/---

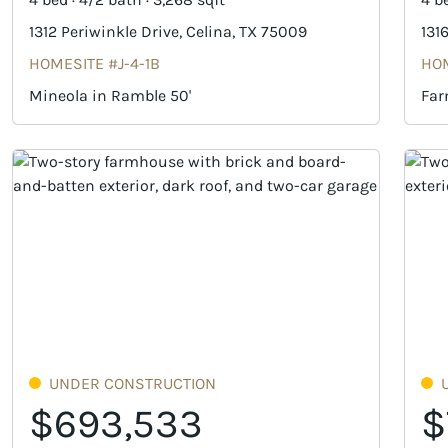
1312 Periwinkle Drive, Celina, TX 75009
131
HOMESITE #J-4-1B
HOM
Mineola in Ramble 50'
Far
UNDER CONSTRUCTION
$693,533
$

\---
/---

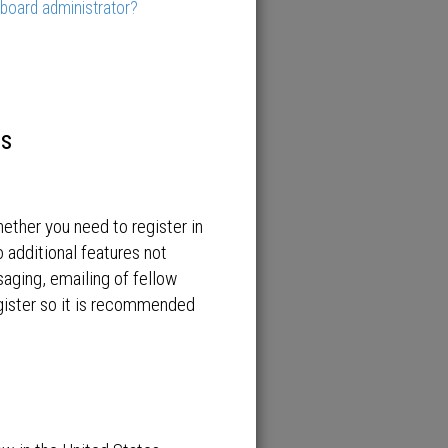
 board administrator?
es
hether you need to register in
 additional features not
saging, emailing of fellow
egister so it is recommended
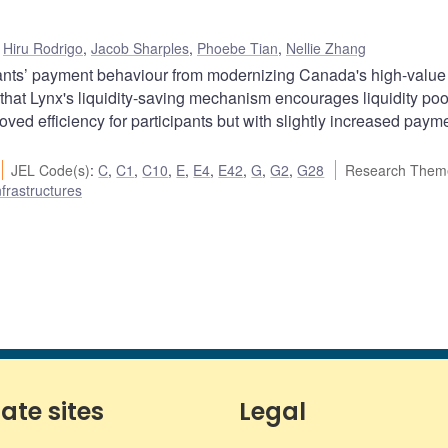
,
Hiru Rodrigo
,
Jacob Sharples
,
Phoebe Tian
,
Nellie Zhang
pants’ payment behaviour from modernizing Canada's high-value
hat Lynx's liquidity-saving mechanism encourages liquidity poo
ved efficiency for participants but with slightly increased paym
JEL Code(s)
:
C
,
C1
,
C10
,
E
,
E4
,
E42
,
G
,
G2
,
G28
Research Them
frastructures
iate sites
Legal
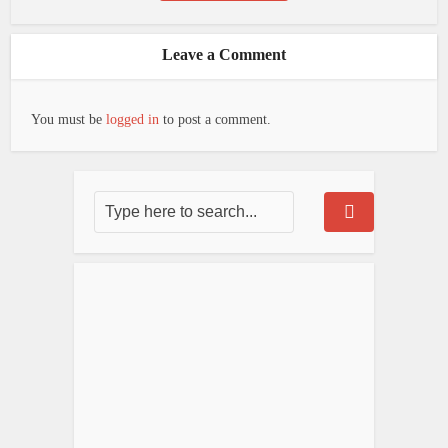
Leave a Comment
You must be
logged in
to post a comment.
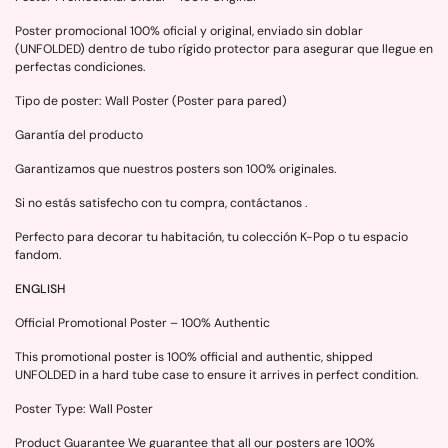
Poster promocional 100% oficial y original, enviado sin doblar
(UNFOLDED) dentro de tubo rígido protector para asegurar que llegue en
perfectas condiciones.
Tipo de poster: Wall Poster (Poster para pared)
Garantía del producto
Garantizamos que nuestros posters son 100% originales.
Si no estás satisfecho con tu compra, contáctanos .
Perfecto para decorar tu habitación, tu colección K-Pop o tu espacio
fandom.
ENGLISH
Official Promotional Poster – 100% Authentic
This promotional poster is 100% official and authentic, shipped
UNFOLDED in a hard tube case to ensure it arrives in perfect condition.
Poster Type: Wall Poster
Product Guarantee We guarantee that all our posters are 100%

\---
/---

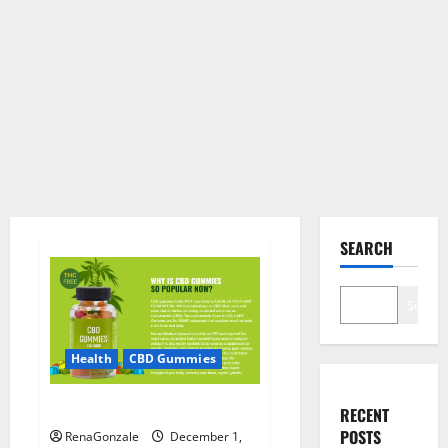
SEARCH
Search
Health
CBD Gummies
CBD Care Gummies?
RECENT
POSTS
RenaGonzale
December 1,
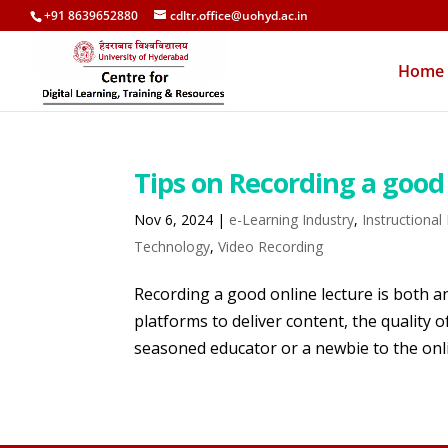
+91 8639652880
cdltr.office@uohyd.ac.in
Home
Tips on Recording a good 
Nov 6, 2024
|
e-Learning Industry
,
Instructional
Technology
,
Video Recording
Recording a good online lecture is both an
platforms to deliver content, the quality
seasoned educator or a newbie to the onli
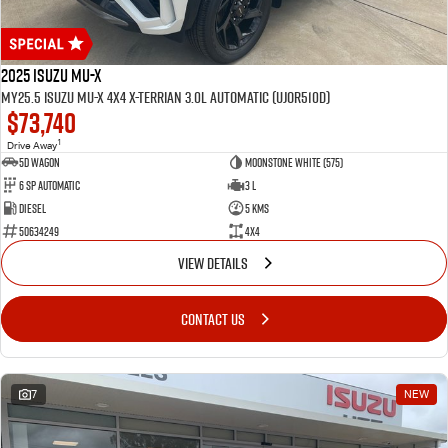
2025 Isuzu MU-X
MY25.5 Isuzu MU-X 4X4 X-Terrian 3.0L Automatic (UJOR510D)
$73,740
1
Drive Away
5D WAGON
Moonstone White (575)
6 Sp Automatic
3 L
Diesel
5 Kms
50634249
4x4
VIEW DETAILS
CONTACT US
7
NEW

\---

◆ What this task involves ◆
Using the records given above, list every line that includes the word "para".

◆ Solution to this task ◆
(UNFOLDED) dentro de tubo rígido protector para asegurar que llegue en
Tipo de poster: Wall Poster (Poster para pared)
Perfecto para decorar tu habitación, tu colección K-Pop o tu espacio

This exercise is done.